Tutte le dodici elezioni presidenziali, dalla prima alla seconda repubblica, sono state caratterizzate, alla vigilia, pur nella riservatezza, da giochi sotterranei, da calcoli elettorali, da lotte di potere, da ipocrisie, da tradimenti e da colpi di scena, indotti da eventi drammatici, come nel 1992, tra leader e capicorrente di partito, nonché tra partiti, anche risoluti e implacabili avversari ideologici.

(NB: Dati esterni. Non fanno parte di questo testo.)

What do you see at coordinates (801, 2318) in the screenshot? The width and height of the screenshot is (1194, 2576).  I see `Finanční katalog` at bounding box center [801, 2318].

Eppure, quasi sempre, la consapevolezza, da parte delle maggiori forze politiche, anche in extremis, di non pregiudicare l’autorevolezza della massima carica dello Stato e, con essa, lo spirito costituzionale e l’unità fondativa della Repubblica democratica, ha sempre prevalso su tutti i calcoli, miopi, meschini e di parte, eleggendo, unitariamente, figure di alto profilo, anche politico, le quali hanno garantito, con la susseguente grazia di stato, gli equilibri politico-istituzionali, nel rispetto della Costituzione: da De Nicola (1946) a Mattarella (2015).

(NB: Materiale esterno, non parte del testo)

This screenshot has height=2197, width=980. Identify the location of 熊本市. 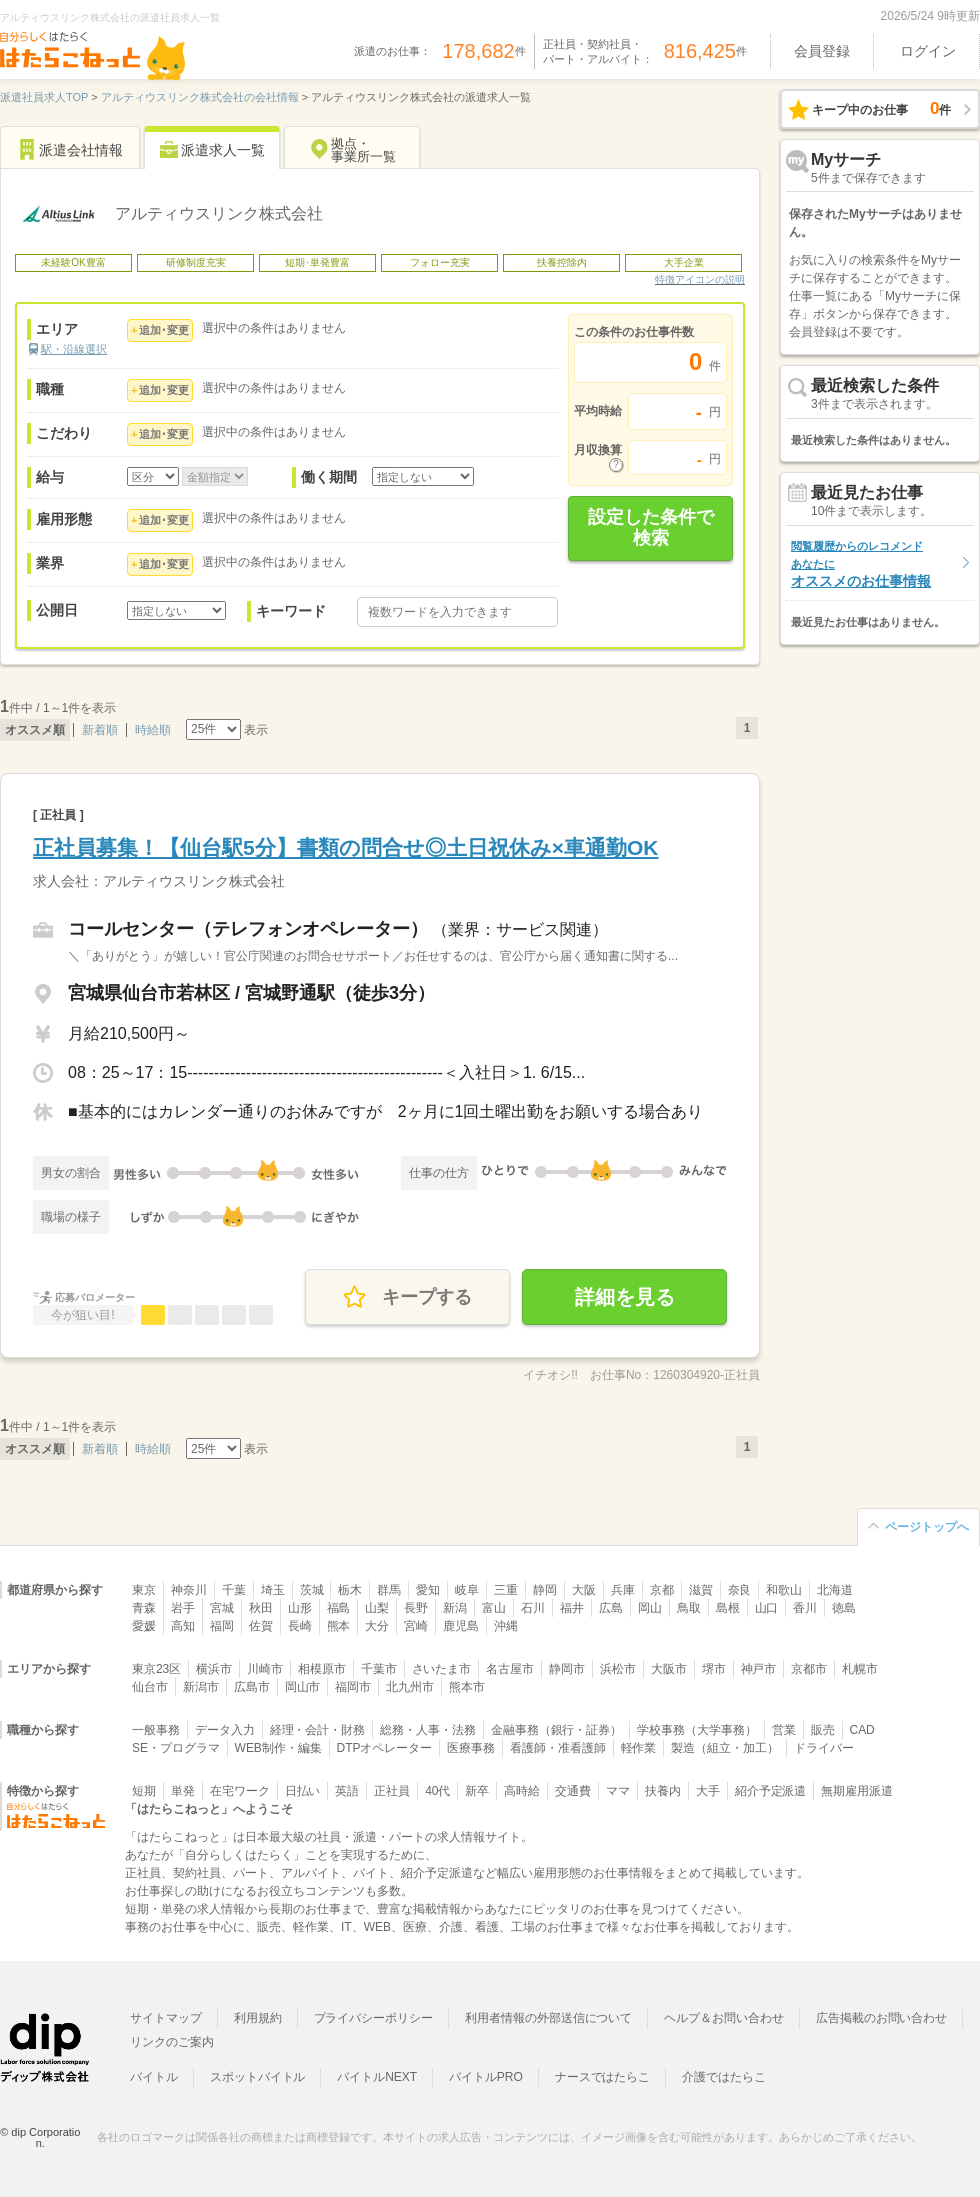
(467, 1687).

 Ad un passo dalla fine di questa disgraziatissima legislatura, che meritava di essere sciolta subito, nata, nel 2018, da una vergognosa campagna elettorale, populista e demagogica, caratterizzata, poi, dall’alternarsi di governi, sostenuti da maggioranze litigiose, contrapposte, contraddittorie, irredimibili e inette, a causa di incapacità di gestione e di improvvisazione degli esecutivi, persino l’ultima, pur ammantata del velo di una presunta unità nazionale, quotidianamente vilipesa, tutte le forze politiche in campo, oggi, alla vigilia della tredicesima elezione presidenziale, stanno alimentando, aggravandoli, come era facilmente prevedibile, tutti i giochi “ipocriti e ricattatori” del passato, questa volta alla luce del sole, e mostrano di non avere alcuna idonea strategia di controllo della situazione parlamentare, frammentate, come sono, al loro interno. Pertanto, fanno temere di non possedere alcuna consapevolezza dei pericoli in agguato. Non si tratta, quindi, di eleggere soltanto un presidente della Repubblica, all’altezza dell’alto e arduo compito, ma di evitare il big bang della democrazia italiana! In quanto, per la dabbenaggine dei presunti leader, il fallimento di una elezione condivisa, in un quadro allarmante, sofferente e drammatico per le famiglie e per le imprese, porterebbe alla rovina del nostro Paese. E con ulteriori macerie, nulla sarebbe più come prima, nulla facilmente recuperabile.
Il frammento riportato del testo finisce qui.